La castaña la abrazó con dulzura, tratando de calmar la inquietud de su sistema. Nunca había querido que algo como aquello pasara, y no sólo eso, jamás había querido que una de las dos saliera lastimada.

«Hagamos una promesa.»

¿Cuál?

Ella le alzó el meñique, entrelazándoselo con el suyo.

«Nunca nos haremos daño, siempre seremos las dos contra el mundo.»

Ella sonrió, y la contraria pudo verlo debido a la escasa luz de luna que se colaba por la ventana del calabozo.

Hecho. Nunca nos lastimaremos.

Un pacto que se rompería cuando una de ellas matara a la otra.

—¡Me prometiste que...!

«Yo la asesiné.»

Cuando estas imágenes se aglomeraron en su cabeza, Amanda abrió los ojos tan agitadamente como los de una persona que acababa del mismo Diablo. Su pulso acelerado no paraba de oírse en todo su ser, retumbando en sus oídos que, además de oír sus latidos, también oían voces extrañas que le crisparon la piel.

Apenas se daba cuenta de que sus manos estaban atadas, al igual que sus tobillos, y de que su cuerpo estaba sentado al pie de un árbol. La pobre Amanda cabeceaba, sabiendo que había estado inconsciente, haciendo vagos intentos por mirar a los lados para ver si descubría a alguien por ahí.

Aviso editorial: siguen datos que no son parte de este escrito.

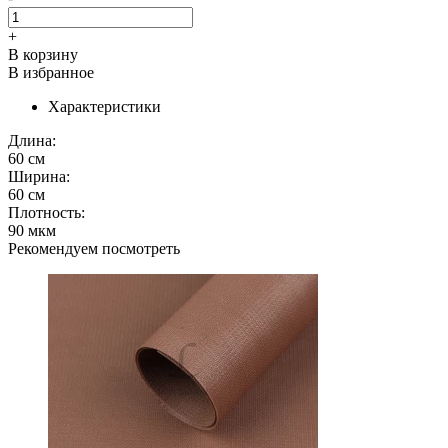
+
В корзину
В избранное
Характеристики
Длина:
60 см
Ширина:
60 см
Плотность:
90 мкм
Рекомендуем посмотреть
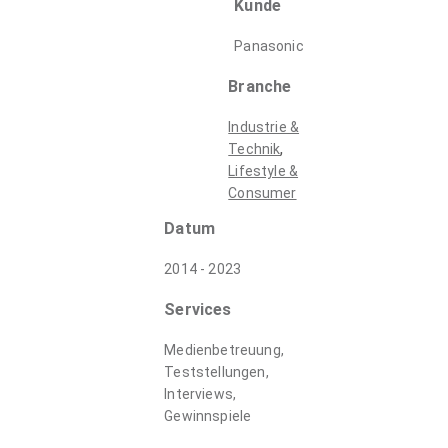
Kunde
Panasonic
Branche
Industrie &
,
Technik
Lifestyle &
Consumer
Datum
2014 - 2023
Services
Medienbetreuung,
Teststellungen,
Interviews,
Gewinnspiele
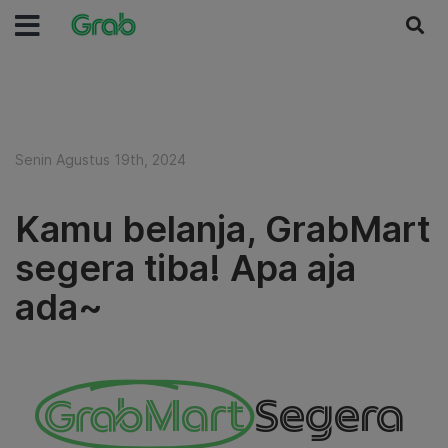
Senin Agustus 19th, 2024
Kamu belanja, GrabMart
segera tiba! Apa aja
ada~
GrabMart
Segera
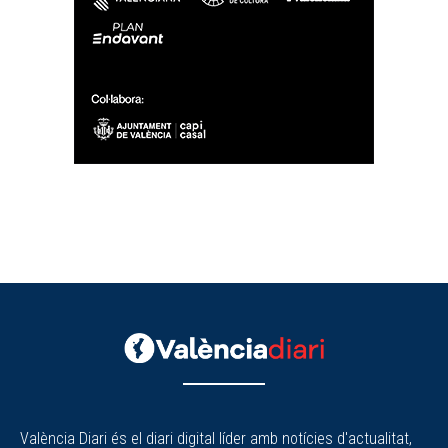
València Diari és el diari digital líder amb notícies d'actualitat,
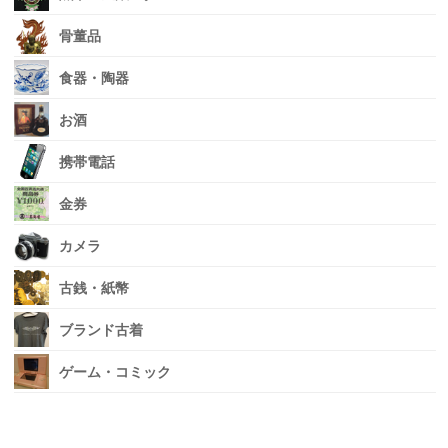
骨董品
食器・陶器
お酒
携帯電話
金券
カメラ
古銭・紙幣
ブランド古着
ゲーム・コミック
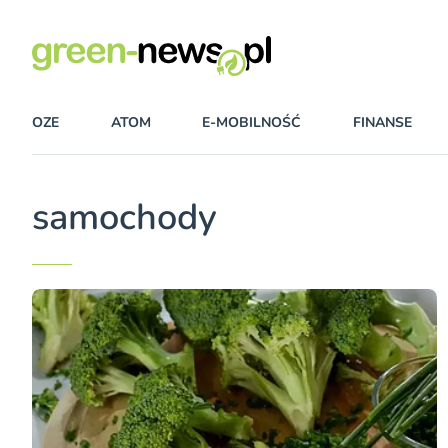
OZE
ATOM
E-MOBILNOŚĆ
FINANSE
samochody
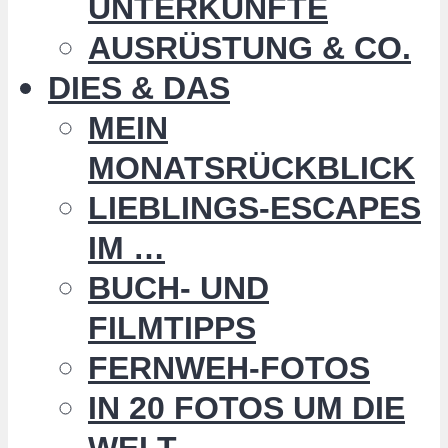
UNTERKÜNFTE
AUSRÜSTUNG & CO.
DIES & DAS
MEIN
MONATSRÜCKBLICK
LIEBLINGS-ESCAPES
IM …
BUCH- UND
FILMTIPPS
FERNWEH-FOTOS
IN 20 FOTOS UM DIE
WELT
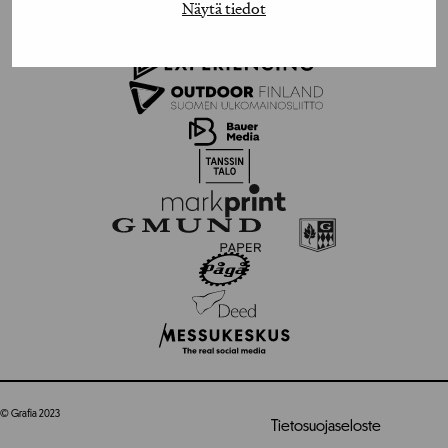
Näytä tiedot
© Grafia 2023
Tietosuojaseloste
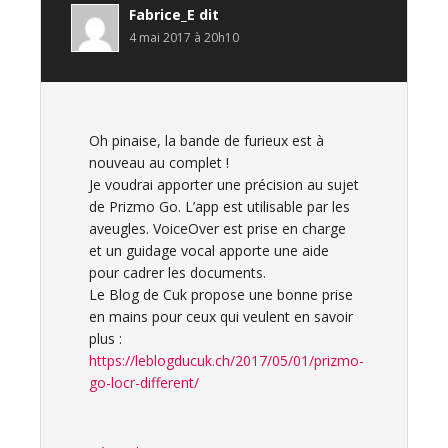
Fabrice_E
dit
4 mai 2017 à 20h10
Oh pinaise, la bande de furieux est à
nouveau au complet !
Je voudrai apporter une précision au sujet
de Prizmo Go. L’app est utilisable par les
aveugles. VoiceOver est prise en charge
et un guidage vocal apporte une aide
pour cadrer les documents.
Le Blog de Cuk propose une bonne prise
en mains pour ceux qui veulent en savoir
plus :
https://leblogducuk.ch/2017/05/01/prizmo-
go-locr-different/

—Ya despertó, señor. —Una voz conocida interrumpió en el silencio, mientras una joven de cabello y alas azules se aproximaba a Amanda con una impavidez mucho mayor de la que le había caracterizado. La rubia sintió como su corazón se encogía, tratando de no sentirse estúpida por haber confiado en ella y dejar que se uniese al grupo.

—Z-Zahira... —sollozó su nombre, con una sensación de asco y desprecio hacia la muchacha. Sin embargo, la joven de cabellos azules ni se inmutó, sólo se le quedó viendo con sus ojos oceánicos, esos ojos que alguna vez habían brillado de cariño, y que ahora sólo podían reflejar... nada. En su semblante no había nada, estaba tan vacío como la primera vez que la vieron. Inexpresiva—. ¿P-por qué lo hiciste?

—¿Cómo que por qué lo hizo? —Addae apareció detrás de ella, con su típica expresión calculadora y audaz—. Una nebulosa como ella es inteligente, obvio que nunca le dará la espalda al reino que la creó. ¿No es así, Zahira?

El corazón de Amanda se llenó de desesperación en cuanto la vio asentir.

—Estoy a sus órdenes, señor —musitó ella con voz sumisa, un rasgo que nunca la había caracterizado. Addae sonrió complacido.